What if a treaty requires revenue to be spent?  Does the treaty power supersede the provision in Article I, section 7?  James Madison, then a leader in the House of Representatives, argued that a treaty could not spend money without the consent of the House of Representatives. It would only require a bare majority of the House to approve, however. ...

[Madison reasoned that [t]he U.S. has “a Constitution of limitations and checks” that divides power “into three great departments” and “around each of these portions of power were seen, also, exceptions and qualifications.”  In Madison’s view it would be rendering those checks and qualifications moot by reading the treaty power as an unlimited one.  Hence, any treaty that requires money to be spent must also gain the assent of a majority of the House before that spending provision becomes law.  President Washington disagreed with Madison here.   ...  In 1796, however, Washington lost the argument, and since Madison’s day his reasoning has carried the field. 

Thus, applied to the global tax issue: 

Can the U.S. bind itself to a global minimum tax?  With a constitutional amendment, of course, but not otherwise.  Note that Madison’s reasoning in 1796 was only about spending money, and not about tax, although the Jay Treaty did give Great Britain what we now call “Most Favored Nation” status.
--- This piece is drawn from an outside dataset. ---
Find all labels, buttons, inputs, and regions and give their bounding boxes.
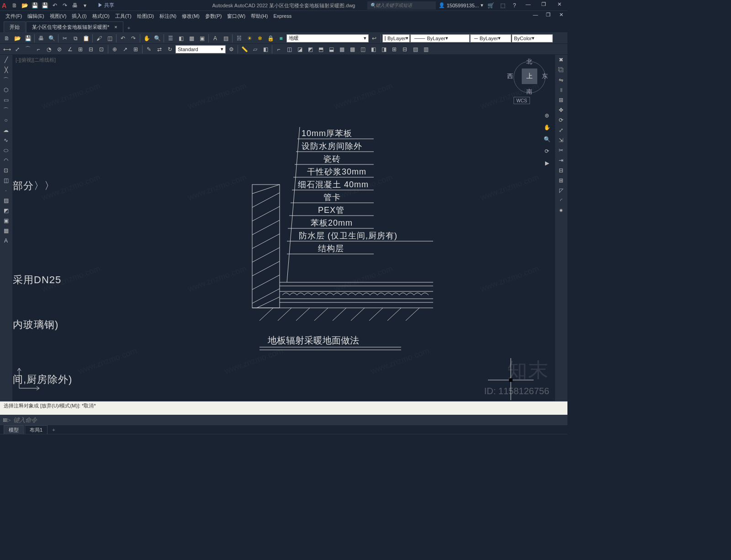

That status, although it does have to do with tariff rates, is also about the particular rate for a particular country, and not about tariff rates in general.  But if the treaty power is, presumptively, limited even in the case of spending, so much more ought we to conclude that the U.S. government has no right completely to delegate the right to set tax rates via a treaty.  It is hard, probably impossible, to reconcile a permanent abdication of American sovereignty via the treaty power with the very idea of constitutional government itself.

I agree with Madison to the extent of the argument summarized above, but I think Professor Samuelson overreads both Madison and the Constitution.  It's correct that the revenue clause requires the House to originate revenue bills and thus a treaty cannot in itself impose higher tax rates in the United States.  (Aside: the tax treaties that the U.S. commonly enters into are probably constitutional because they generally don't raise revenue; see here.) But that doesn't mean a treaty providing for a global minimum tax would be unconstitutional -- it just means that such a treaty would have to be non-self executing.  That is, it would be an international obligation of the United States to impose the tax, but it would still require implementation by Congress, with origination in the House, to be part of U.S. law. (I discuss this aspect of non-self executing treaties here: A Textual Approach to Treaty Non-Self-Execution, pp. 1643-45).

Professor Samuelson goes on to say:

But an administration might try to follow the precedent the Obama Administration set when it called the Iran treaty an “agreement,” not requiring the assent of two-thirds of the Senate.  ... But if, per settled precedent going back to 1796, a treaty cannot legally take away from the Congress the Constitutional authority to spend money authorized in a treaty, not to mention set tax rates, then, surely, something less than a treaty cannot do so.

I agree, but that doesn't mean the Biden administration can't enter into a non-binding agreement on a global minimum tax.  it just means that such an agreement (like the Obama administration's "agreement" with Iran) isn't binding on the U.S. under international law and isn't part of U.S. domestic law until enacted by Congress.  (See here).